Костенко вышел в коридор, где стояли понятые и еще три милиционера.
– Вот, – сказал Жуков, – кровь, товарищ полковник. И на полу, и на обоях. Кровь, чтоб мне свободы не видать.
– Хорошо говорите, – усмехнулся Костенко. – Красиво.
– Так ведь всю жизнь с урками… Иной раз жене говорю, словно на этап отправляю: «Шаг влево, шаг вправо считаю побегом». Так что прошу простить. Обрадовался я, поэтому и заговорил приблатненно: кто б стал на эти бурые пятна внимание обращать – кухня на то и есть кухня, чтоб в ней мясо разделывать.
– Давайте-ка вырежем кусок обоев, товарищ Жуков, – сказал Костенко. – И выпилим эту часть кадки – на ней тоже вроде бы кровь, а?
– Нет. Не кровь, – убежденно сказал Жуков. – Это у нас с Кавказа привозили гранатовый сок, все на нем помешались, чтоб пищу заправлять, потому как витамин. Я его цвет от крови сразу отличу.
– Значит, выпиливать кадку не будем?
– Не надо, товарищ полковник, и так дел невпроворот… А вот здесь… Ну-ка, ножку стола поднимите… Еще выше… Новиков, помоги, чего рот разинул?! Нагнитесь, товарищ Костенко, ко мне нагнитесь… Вот здесь кусок пола выпилить надо – это уже точно: кровушка.
Вернувшись в комнату, Костенко сел рядом с Загибаловым, придвинулся к нему, тронул за колено – тот неторопливо отодвинулся:
– Не надо, полковник, вы мне дружбу не вяжите, все равно не ссучите.
– Неумно отвечаете, Загибалов, потому как раздраженно – с одной стороны, а с другой – страх в вас вижу. А боятся только те, кто чувствует за собою вину.
Загибалов странно усмехнулся, сокрушенно покачал головой:
– Иные с рождения страх чуют, с кровью передалось.
– Историей увлекаетесь?
– А чего ей увлекаться-то? Куда ей надо, туда и пойдет; не жизнь, а сплошная автоматическая система управления.
Тут пришла очередь Костенко усмехнуться – он начал испытывать интерес к этому громадному человеку, в маленьких стальных глазах которого была видна мысль, как он ни старался играть дурачка – тюремная, видимо, привычка; вторая натура, ничего не поделаешь; дурачку порою живется легче, особенно в рудных ситуациях.
– Чемоданы не вскрывали, Загибалов?
– Не имею привычки в чужой карман заглядывать.
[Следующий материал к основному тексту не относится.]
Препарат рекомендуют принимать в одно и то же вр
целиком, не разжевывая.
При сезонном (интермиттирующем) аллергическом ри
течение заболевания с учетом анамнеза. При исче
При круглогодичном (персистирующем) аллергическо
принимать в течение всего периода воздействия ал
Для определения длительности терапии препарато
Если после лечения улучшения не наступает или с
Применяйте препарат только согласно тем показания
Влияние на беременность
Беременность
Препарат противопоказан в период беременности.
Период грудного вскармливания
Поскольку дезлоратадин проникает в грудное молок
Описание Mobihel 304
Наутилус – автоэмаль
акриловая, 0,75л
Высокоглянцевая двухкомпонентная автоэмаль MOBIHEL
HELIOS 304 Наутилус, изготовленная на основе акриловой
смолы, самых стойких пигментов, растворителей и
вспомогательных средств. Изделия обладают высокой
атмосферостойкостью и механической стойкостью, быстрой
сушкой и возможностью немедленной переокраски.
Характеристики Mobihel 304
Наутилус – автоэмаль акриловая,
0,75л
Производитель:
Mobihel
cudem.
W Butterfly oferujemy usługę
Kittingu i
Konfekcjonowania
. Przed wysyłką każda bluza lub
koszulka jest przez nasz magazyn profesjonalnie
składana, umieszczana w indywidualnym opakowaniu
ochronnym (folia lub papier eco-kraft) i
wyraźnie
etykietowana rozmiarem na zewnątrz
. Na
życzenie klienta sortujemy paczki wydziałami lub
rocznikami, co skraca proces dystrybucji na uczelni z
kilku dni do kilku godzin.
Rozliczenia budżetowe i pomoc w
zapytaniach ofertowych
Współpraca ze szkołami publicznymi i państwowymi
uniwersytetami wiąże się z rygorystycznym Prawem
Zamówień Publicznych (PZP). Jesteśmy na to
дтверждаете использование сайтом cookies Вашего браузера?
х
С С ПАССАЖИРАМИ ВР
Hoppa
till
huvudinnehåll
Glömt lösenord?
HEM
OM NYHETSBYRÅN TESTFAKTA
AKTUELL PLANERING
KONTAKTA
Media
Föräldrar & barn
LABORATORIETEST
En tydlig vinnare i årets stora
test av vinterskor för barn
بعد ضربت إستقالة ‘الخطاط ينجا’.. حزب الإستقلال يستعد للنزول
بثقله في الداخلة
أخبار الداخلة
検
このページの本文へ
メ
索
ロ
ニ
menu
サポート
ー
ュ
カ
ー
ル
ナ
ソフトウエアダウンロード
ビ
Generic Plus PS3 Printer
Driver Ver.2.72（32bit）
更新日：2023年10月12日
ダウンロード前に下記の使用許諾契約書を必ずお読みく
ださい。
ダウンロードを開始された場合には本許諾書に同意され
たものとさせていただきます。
– Хорошая привычка, – Костенко обернулся и попросил милиционера, стоявшего на пороге: – Пригласите, пожалуйста, понятых.
В чемодане было барахло: поношенная кожаная куртка, ботинки, носки, две пары брюк, меховая безрукавка; в кармане этой-то безрукавки Костенко и нашел профсоюзный билет на имя Дерябина Спиридона Калиновича. ДСК.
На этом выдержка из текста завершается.